In this study, a QS Nd:YAG laser system emitting at λ = 1064 nm, with pulses of τp = 10 ns, was employed. The cleaning efficiency of the given technical mock-ups has been well studied and characterized23. The laser fluence threshold was found to be Fthr = 0.1 J/cm2, and the critical laser fluence, Fdamage = 2.1 J/cm2.

During the data collection process, several values of F were carefully chosen between the Fthr and the Fdamage thresholds to investigate the cleaning process at different paces. Laser pulses with low laser fluence slowly remove the unwanted material; thus, a high number of laser pulses is required to clean the surface, resulting in a slow pace. In contrast, laser pulses with high laser fluence transfer more energy to the irradiated surface, thus requiring fewer laser pulses to clean it, resulting in a high pace. Another parameter that affects the pace of the cleaning process is the thickness, d, of the unwanted material. The cleaning of materials with different thicknesses requires varying numbers of laser pulses at the same laser fluence.

In this experiment, mock-ups characterized by a thickness, di, of black crust are irradiated with a given laser fluence, Fi, and a given number of applied laser pulses, Ni. With this method, we collect data (acoustic signals) from groups of approximately 150 identical irradiated spots, all with the same overlayer thickness, di, laser fluence, Fi, and number of laser pulses, Ni. In Fig. 2, we present a schematic outline of the developed mock-ups and the various groups considered in this work, including thickness, laser fluence, and the number of laser pulses.

Successive laser pulses lead to increasingly removing the unwanted material from the surface of the mock-ups, as can be seen in Fig. 2 (right). At this point, it is essential to highlight that an uncontrolled cleaning process can damage the underlying surface in the context of laser cleaning in Heritage conservation.

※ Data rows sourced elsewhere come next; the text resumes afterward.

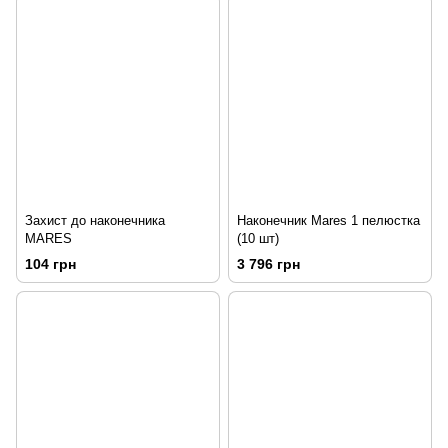
Захист до наконечника
Наконечник Mares 1 пелюстка
MARES
(10 шт)
104 грн
3 796 грн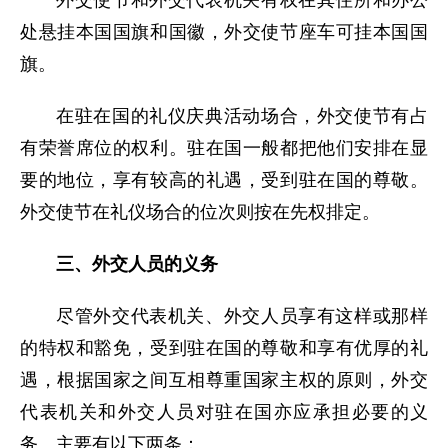
外交使节和外交代表机关有权在其住所和办公
处悬挂本国国旗和国徽，外交使节座车可挂本国国
旗。
在驻在国的礼仪庆典活动场合，外交使节有占
有荣誉席位的权利。驻在国一般都把他们安排在显
要的地位，享有较高的礼遇，受到驻在国的尊敬。
外交使节在礼仪场合的位次则按在先权排定。
三、外交人员的义务
尽管外交代表机关、外交人员享有这样或那样
的特权和豁免，受到驻在国的尊敬和享有优厚的礼
遇，根据国家之间互相尊重国家主权的原则，外交
代表机关和外交人员对驻在国亦应承担必要的义
务。主要有以下两条：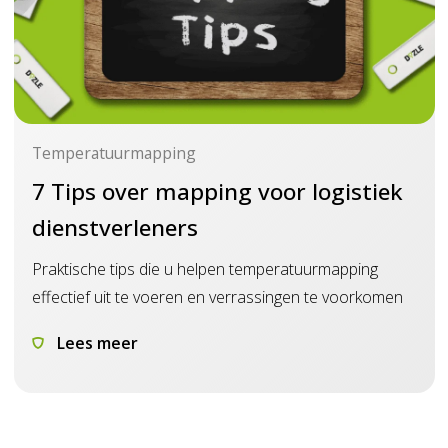
Temperatuurmapping
7 Tips over mapping voor logistiek
dienstverleners
Praktische tips die u helpen temperatuurmapping
effectief uit te voeren en verrassingen te voorkomen
Lees meer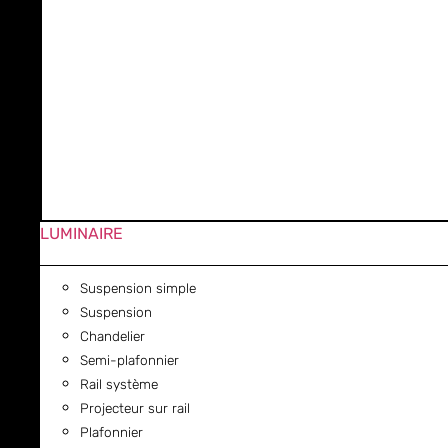
LUMINAIRE
Suspension simple
Suspension
Chandelier
Semi-plafonnier
Rail système
Projecteur sur rail
Plafonnier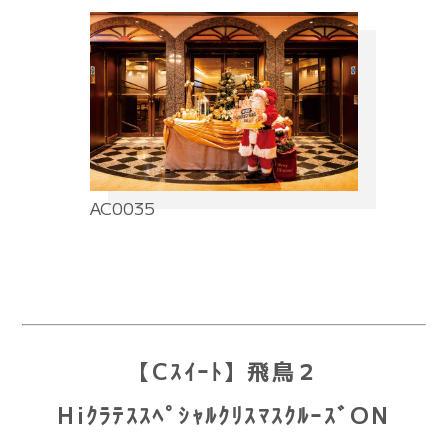
AC0035
【Cｽｲｰﾄ】飛鳥２
HiｸﾗﾃｽｽﾍﾟｼｬﾙｸﾘｽﾏｽｸﾙｰｽﾞON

To avoid damaging the substrate, we introduce the definition of the cleaning pulse, which is the pulse that sufficiently cleans the surface without damaging the substrate and is defined as the pulse that removes at least 75% of the irradiated area. The ratio of cleaned to irradiated areas, which reflects cleaning efficiency, has been set at 75% to prevent overexposure of the central area due to the Gaussian profile of the laser system used. Additionally, this percentage facilitates an automated scanning procedure that requires substantial overlap between adjacent irradiated spots. We determine the ratio R between the cleaned area, Scleaned, and the irradiated area, Sirradiated, by processing the collected images with the ImageJ software. In our experiments, we irradiate a few additional laser pulses after identifying the cleaning pulse to investigate the material’s response beyond effective cleaning.

In Fig. 2, right, we present the digital microscope images taken after each of the laser pulses at a given spot with a paint thickness of d = 33 μm, irradiated with a laser fluence of F = 0.7 J/cm². The white area (exposed marble) is the cleaned area, while the black area is the total irradiated area. It’s evident that the surface undergoes modification after the first irradiation pulse; however, the graffiti paint layer requires additional pulses for its gradual removal. In this instance (Fig. 2, right), the marble is revealed after the eighth (#8) pulse. By Pulse #11, 53.9% of the irradiated area has been cleaned, and by Pulse #12, 89.5% has been cleaned. Consequently, Pulse #12 is identified as the cleaning pulse.

Experimental setup

A schematic representation of the experimental setup is shown in Fig. 3. The setup combines laser ablation and acoustic recording modalities. In all experiments, the relative position of the irradiated spot to the laser focusing lens is 32 cm. The acoustic piezoelectric transducer is located approximately 6 cm above and to the right of the spot at a 45-degree angle.

Fig. 3
figure 3

Schematic representation of the experimental setup.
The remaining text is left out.